Increasingly, African states are arguing for an African framework for nuclear security to be developed, and that regional bodies such as the African Union (AU) and African Commission on Nuclear Energy (AFCON) should drive this process. The need for a thorough, continent-wide nuclear security threat assessment is growing.
African states have become increasingly aware of the dangers that nuclear proliferation can pose. However, domestic matters still take priority. Although there is international agreement that issues of nuclear security remain sovereign in nature and thus the responsibility of individual states, there is a recognition among countries, that ‘a nuclear security event or a weakness in nuclear security measures in one State has the potential to involve or affect other States’.
There is also ‘a growing recognition among States that nuclear security is a global issue that needs to be addressed on a global basis’. Given Africa’s growing prominence in the nuclear arena, African states should take this into consideration.
More than 30 African states are estimated to be in the process of uranium exploration, and nearly half the continent’s countries are seeking to use nuclear power to address shortages of electricity.

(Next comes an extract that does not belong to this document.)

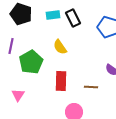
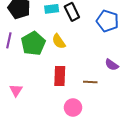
green pentagon: (31, 62) -> (33, 43), moved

In 2012, four African states, namely Niger (4th), Namibia (5th), Malawi (10th) and South Africa (12th), were listed in the top 20 global uranium exporters. Furthermore, Ghana, Nigeria and South Africa all currently operate nuclear facilities, with both Ghana’s and Nigeria’s facilities making use of HEU, pending planned conversion to LEU.
Namibia and South Africa have also expressed interest in developing the entire nuclear fuel cycle from uranium extraction to enrichment – which would require upgrades to their safety and security measures. This view is reinforced by the IAEA, which states that ‘appropriate and effective national systems for nuclear security are vital in facilitating the peaceful use of nuclear energy and enhancing efforts to combat nuclear terrorism’.
The treaty of Pelindaba, Africa’s nuclear programme free zone treaty remains the continent benchmark framework for nuclear security and safety African states continue to advance safety and security measures through continental bodies such as the African Commission on Nuclear Energy (AFCONE), the Forum of Nuclear Regulatory Bodies in Africa (FNRBA) and the African Regional Cooperative Agreement for Research, Development and Training related to Nuclear Science and Technology (AFRA).
Notwithstanding these positive developments, more can certainly be accomplished to significantly advance nuclear safety and security on the African continent. For example, although 36 African states are party to the CPPNM, only 12 are party to its 2005 Amendment. These numbers are further reduced if one looks at agreements such as the Convention on Nuclear Safety, which only has six African signatories. As such, African states should place greater emphasis on the adoption, ratification and implementation of international and regional conventions. Domestic tensions, especially those of a political and military nature, place significant pressure on African states. Although they often force governments to divert resources and attention from issues such as nuclear safety and security, these issues cannot be overemphasized.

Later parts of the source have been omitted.